Generally, the Privacy Rule permits covered entities to use the services of debt collectors as the use of such services to obtain payment for the provision of health care comes within the definition of "payment." The Privacy Rule generally does not identify to whom information can be disclosed when a covered entity is engaged in its own payment activities. Therefore, if a covered entity or a debt collector, as a business associate of a covered entity, needs to disclose protected health information to a spouse or a parent, the Privacy Rule generally would not prevent such disclosure. In these cases where the Privacy Rule would permit disclosure to a parent or spouse, there should be no concern with the interaction with the FDCPA.

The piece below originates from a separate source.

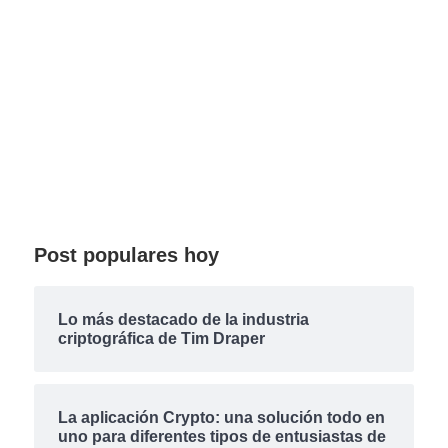
Post populares hoy
Lo más destacado de la industria
criptográfica de Tim Draper
La aplicación Crypto: una solución todo en
uno para diferentes tipos de entusiastas de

However, there are some circumstances in which the Privacy Rule may prohibit a disclosure to a parent or a spouse for payment purposes. For example, under Sec. 164.522(a), an individual has the right to request restrictions to the disclosure of health information for payment. A provider or health plan may choose whether or not to agree to the request. If the covered entity agreed to a restriction, the covered entity would be bound by that restriction and would not be permitted to disclose the individual's health information in violation of that agreement. Also, Sec. 164.522(b) generally requires covered entities to accommodate reasonable requests by individuals to receive communications of protected health information by alternative means or at alternative locations. However, the covered entity may condition the accommodation on the individual providing information on how payment will be handled. In both of these cases, the covered entity has means for permitting disclosures as permitted by the FDCPA. Therefore, these provisions of the Privacy Rule need not limit options available under the FDCPA. However, if the agreed-to restrictions or accommodation for confidential communications prohibit disclosure to a parent or spouse of an individual, the covered entity, and the debt collector as a business associate of the covered entity, would be prohibited from disclosing such information under the Privacy Rule. In such case, because the FDCPA would provide discretion to make a disclosure, but the Privacy Rule would prohibit the disclosure, a covered entity or the debt collector as a business associate of a covered entity would have to exercise discretion granted under the FDCPA in a way that complies with the Privacy Rule. This means not making the disclosure.